This tutorial explains step by step how to create subnets with examples. Find out what the IP subnet is, subnet components such as network ID, broadcast ID, network part, host part, FLSM, VLSM, eligible subnet bits, reserved network bits and host bits, including detailed subnet rules.

What is the IP subnet?

The IP subnet is a process of dividing a large IP network into smaller IP networks. In Subnetting, we create multiple small manageable networks from a single large IP network.

Let’s take an example.

To make the best use of the available addresses if we put more than 16,000,000 hosts in a single network, due to broadcast and collision, this network will never work. If we put fewer hosts, the remaining addresses will be wasted.

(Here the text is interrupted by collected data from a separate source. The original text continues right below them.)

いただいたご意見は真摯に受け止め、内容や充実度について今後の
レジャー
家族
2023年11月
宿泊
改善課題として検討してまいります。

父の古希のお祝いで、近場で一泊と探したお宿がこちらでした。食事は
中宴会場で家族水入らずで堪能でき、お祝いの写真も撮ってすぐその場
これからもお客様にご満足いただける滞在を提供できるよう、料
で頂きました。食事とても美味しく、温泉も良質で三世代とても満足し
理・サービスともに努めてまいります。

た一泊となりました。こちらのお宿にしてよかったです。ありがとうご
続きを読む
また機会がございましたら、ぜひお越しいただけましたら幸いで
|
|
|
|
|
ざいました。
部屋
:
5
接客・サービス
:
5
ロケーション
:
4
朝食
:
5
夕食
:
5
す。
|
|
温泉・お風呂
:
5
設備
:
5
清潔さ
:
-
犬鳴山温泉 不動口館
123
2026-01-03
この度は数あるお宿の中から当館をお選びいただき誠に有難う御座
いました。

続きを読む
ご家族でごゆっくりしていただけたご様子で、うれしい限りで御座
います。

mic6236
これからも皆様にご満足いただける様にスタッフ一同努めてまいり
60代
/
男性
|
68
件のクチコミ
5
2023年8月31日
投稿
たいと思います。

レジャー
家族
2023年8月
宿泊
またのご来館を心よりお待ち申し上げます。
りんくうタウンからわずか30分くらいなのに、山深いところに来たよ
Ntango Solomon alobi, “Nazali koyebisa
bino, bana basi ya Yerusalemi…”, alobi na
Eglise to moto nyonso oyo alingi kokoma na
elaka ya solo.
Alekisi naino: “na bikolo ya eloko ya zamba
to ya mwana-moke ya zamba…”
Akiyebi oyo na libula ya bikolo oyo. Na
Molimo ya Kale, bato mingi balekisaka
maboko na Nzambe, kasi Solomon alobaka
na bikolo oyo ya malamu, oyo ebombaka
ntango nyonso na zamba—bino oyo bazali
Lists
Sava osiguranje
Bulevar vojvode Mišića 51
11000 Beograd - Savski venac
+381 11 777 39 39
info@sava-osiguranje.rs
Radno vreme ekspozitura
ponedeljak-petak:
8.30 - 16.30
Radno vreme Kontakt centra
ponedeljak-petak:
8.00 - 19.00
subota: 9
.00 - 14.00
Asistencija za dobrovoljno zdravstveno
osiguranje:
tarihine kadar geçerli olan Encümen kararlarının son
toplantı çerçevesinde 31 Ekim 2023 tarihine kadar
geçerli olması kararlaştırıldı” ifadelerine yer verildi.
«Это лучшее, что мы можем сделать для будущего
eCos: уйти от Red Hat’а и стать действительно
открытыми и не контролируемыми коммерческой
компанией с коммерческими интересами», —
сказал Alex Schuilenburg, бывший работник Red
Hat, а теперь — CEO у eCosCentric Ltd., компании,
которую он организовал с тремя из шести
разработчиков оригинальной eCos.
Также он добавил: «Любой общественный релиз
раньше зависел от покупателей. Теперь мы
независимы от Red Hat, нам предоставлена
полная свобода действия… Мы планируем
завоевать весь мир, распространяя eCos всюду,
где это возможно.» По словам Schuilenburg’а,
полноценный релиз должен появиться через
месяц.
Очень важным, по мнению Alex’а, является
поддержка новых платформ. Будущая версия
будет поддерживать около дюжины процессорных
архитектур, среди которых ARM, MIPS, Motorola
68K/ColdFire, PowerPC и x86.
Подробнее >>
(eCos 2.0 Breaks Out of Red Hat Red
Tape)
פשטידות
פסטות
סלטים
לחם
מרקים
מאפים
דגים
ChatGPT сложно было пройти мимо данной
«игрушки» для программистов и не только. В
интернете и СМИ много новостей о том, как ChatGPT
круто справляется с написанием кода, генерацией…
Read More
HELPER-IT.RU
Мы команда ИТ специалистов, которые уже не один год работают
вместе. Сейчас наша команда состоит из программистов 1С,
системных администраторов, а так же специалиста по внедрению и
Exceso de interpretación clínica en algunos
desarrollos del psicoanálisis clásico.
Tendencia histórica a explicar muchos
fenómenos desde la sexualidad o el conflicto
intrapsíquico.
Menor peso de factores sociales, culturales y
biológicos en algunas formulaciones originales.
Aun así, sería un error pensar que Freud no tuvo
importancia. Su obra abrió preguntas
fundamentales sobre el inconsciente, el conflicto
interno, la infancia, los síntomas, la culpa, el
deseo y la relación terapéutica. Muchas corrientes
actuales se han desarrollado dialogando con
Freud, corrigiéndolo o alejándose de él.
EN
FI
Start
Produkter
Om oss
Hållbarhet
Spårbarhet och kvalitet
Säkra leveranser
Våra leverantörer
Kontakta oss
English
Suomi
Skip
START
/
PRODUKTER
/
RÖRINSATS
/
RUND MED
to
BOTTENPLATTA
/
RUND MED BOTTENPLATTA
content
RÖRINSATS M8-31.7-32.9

The subnet offers a better way to deal with this situation. The subnet allows us to create smaller networks from a single large network that not only meets the needs of our hosts, but also offers several other networking benefits.

I have already explained the benefits of the subnet as well as the reasons why the subnet is needed in the previous parts of this tutorial. In this part, I will mainly focus on subnet components and terminology.

Network part vs host part

Identifying the network part and the host part in an IP address is the first step in the subnet. The subnet can only be made in the host part. The subnet mask is used to distinguish the network part from the host part in an IP address.

Both an IP address and a subnet mask collectively provide a digital identity to an interface. The two addresses are always used together. Without a subnet mask, an IP address is an ambiguous address, and without an IP address, a subnet mask is just a number.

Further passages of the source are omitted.